▶ Exercise objective:
Although the data below holds other lines too, output only those from the line with "with the terms set out in this Agreement" up to and including the line with "Entry into force", exactly as they appear.

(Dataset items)
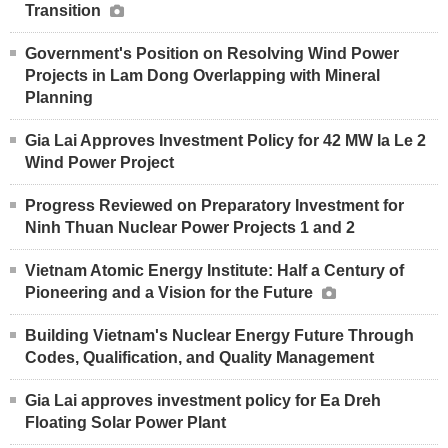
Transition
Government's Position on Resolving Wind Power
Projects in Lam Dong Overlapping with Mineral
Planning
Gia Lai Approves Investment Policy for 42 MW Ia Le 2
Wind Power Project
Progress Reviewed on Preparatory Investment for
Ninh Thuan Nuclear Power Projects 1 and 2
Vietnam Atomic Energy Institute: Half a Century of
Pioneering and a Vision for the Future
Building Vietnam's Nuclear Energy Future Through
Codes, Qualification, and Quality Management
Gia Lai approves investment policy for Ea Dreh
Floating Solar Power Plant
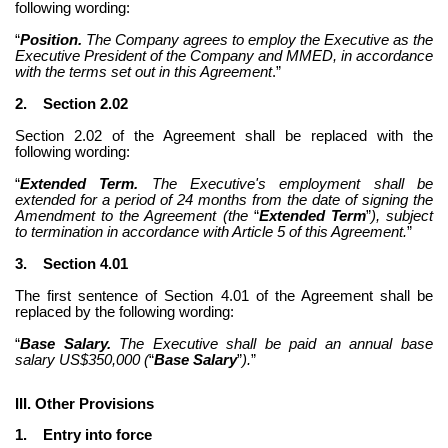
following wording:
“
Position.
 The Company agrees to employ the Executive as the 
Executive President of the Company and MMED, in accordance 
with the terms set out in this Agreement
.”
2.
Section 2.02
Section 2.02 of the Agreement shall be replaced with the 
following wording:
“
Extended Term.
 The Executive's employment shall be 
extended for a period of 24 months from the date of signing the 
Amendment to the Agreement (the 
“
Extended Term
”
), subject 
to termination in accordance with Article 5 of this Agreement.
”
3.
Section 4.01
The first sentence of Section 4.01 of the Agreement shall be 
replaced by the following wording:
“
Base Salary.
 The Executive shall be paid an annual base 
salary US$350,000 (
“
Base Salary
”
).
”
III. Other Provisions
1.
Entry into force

--

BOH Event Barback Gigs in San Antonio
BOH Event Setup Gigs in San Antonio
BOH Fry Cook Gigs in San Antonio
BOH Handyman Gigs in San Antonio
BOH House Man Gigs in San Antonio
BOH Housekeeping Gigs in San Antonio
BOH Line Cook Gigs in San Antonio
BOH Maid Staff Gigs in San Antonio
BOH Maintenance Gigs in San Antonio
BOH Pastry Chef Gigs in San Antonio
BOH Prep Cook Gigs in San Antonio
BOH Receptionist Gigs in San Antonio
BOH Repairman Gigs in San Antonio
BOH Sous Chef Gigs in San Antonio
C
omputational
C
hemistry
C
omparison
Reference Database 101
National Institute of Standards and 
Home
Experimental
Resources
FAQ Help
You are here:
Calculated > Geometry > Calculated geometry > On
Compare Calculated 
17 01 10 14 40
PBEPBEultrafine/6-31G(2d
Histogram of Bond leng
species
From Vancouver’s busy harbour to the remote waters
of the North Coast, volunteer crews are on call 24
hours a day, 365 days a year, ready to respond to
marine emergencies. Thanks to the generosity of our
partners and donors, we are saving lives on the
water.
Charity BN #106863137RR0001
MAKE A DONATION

▶ Exercise answer:
with the terms set out in this Agreement
.”
2.
Section 2.02
Section 2.02 of the Agreement shall be replaced with the 
following wording:
“
Extended Term.
 The Executive's employment shall be 
extended for a period of 24 months from the date of signing the 
Amendment to the Agreement (the 
“
Extended Term
”
), subject 
to termination in accordance with Article 5 of this Agreement.
”
3.
Section 4.01
The first sentence of Section 4.01 of the Agreement shall be 
replaced by the following wording:
“
Base Salary.
 The Executive shall be paid an annual base 
salary US$350,000 (
“
Base Salary
”
).
”
III. Other Provisions
1.
Entry into force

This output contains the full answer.